Saat di mobil, ayahku berkata, “Nak, ayah tahu kejadian ini berat bagimu, tapi kamu harus
tetap kuat ya. Tuhan sangat baik masih memberikanmu keselamatan.” Aku membalas
perkataan ayahku, “Ya ayah, aku memang sudah bisa menerima kejadian ini. Tetapi aku
masih tidak habis pikir dengan pelaku. Apakah mereka tidak memikirkan orang lain yang
menjadi korban? Kenapa mereka tega berbuat seperti itu? Aku tidak mau memaafkan
perbuatan keji mereka itu” Ayahku tersenyum lalu menjawab, “Kita tidak pernah tahu
pemikiran manusia, apa yang mereka lakukan memanglah salah. Tidak ada agama manapun
yang mengajarkan tindak kriminal bahkan sampai membunuh orang. Yang kita perlu lakukan
adalah memaafkan mereka yang bersalah, berat memang. Tapi dengan memaafkan mereka
hati kita pun menjadi lebih tenang dan damai.” Mendengar ucapan ayahku itu aku merasa
pendapatku salah, ya sudah seharusnya aku memaafkan mereka, meski berat tetapi aku
hanyalah manusia biasa yang sama-sama berdosa. Aku tidak berhak menghakimi mereka.

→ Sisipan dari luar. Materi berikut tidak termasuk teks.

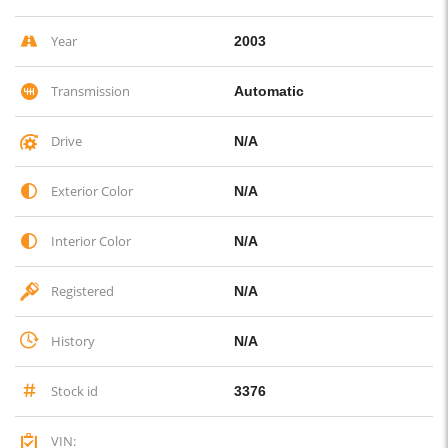
Year
2003
Transmission
Automatic
Drive
N/A
Exterior Color
N/A
Interior Color
N/A
Registered
N/A
History
N/A
Stock id
3376
VIN:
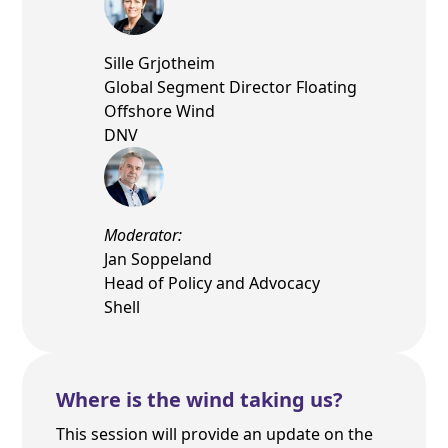
Sille Grjotheim
Global Segment Director Floating
Offshore Wind
DNV
Moderator:
Jan Soppeland
Head of Policy and Advocacy
Shell
Where is the wind taking us?
This session will provide an update on the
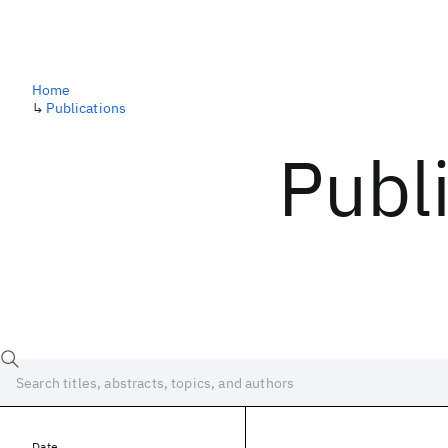
Home
↳
Publications
Publ
Date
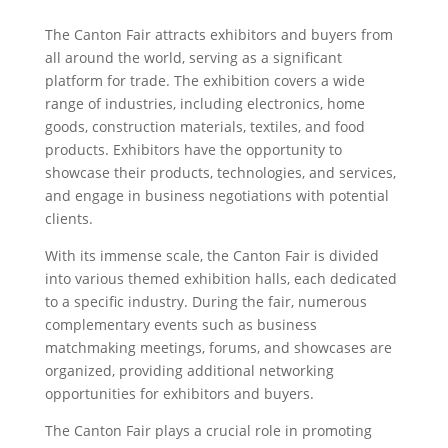
The Canton Fair attracts exhibitors and buyers from
all around the world, serving as a significant
platform for trade. The exhibition covers a wide
range of industries, including electronics, home
goods, construction materials, textiles, and food
products. Exhibitors have the opportunity to
showcase their products, technologies, and services,
and engage in business negotiations with potential
clients.
With its immense scale, the Canton Fair is divided
into various themed exhibition halls, each dedicated
to a specific industry. During the fair, numerous
complementary events such as business
matchmaking meetings, forums, and showcases are
organized, providing additional networking
opportunities for exhibitors and buyers.
The Canton Fair plays a crucial role in promoting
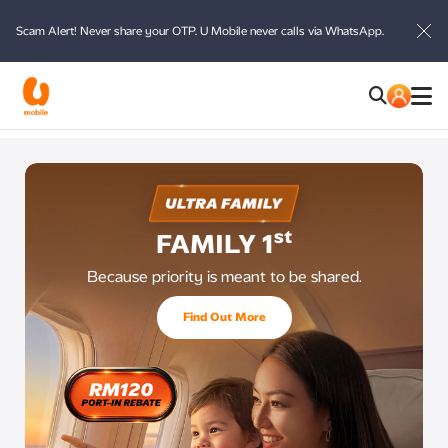
Scam Alert! Never share your OTP. U Mobile never calls via WhatsApp.
id
st
FAMILY 1
Because priority is meant to be shared.
Find Out More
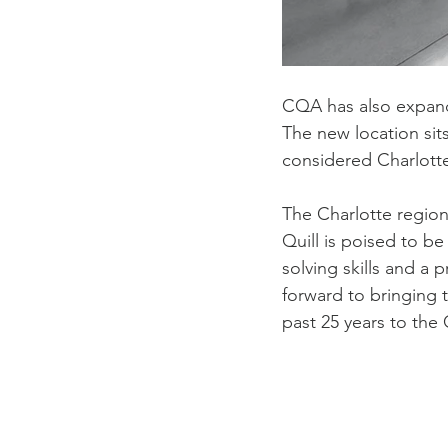
CQA has also expand
The new location sit
considered Charlotte
The Charlotte region
Quill is poised to be
solving skills and a 
forward to bringing t
past 25 years to the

“Maaf Ayah, betul kata Ayah sudah seharusnya aku memaafkan mereka. Aku malah terlalu
terlarut dalam kemarahan, seharusnya aku lebih baik bersyukur kepada Tuhan karna sudah
menyelamatkanku dari kejadian itu.” ucapku penuh sesal. “Bagus, kamu mengerti apa yang
Ayah sampaikan.” ucap Ayahku. Lalu aku memandang ke luar jendela mobil, sambil berdoa
kepada Tuhan untuk bersyukur dan berterima kasih atas perlindungannya kepadaku.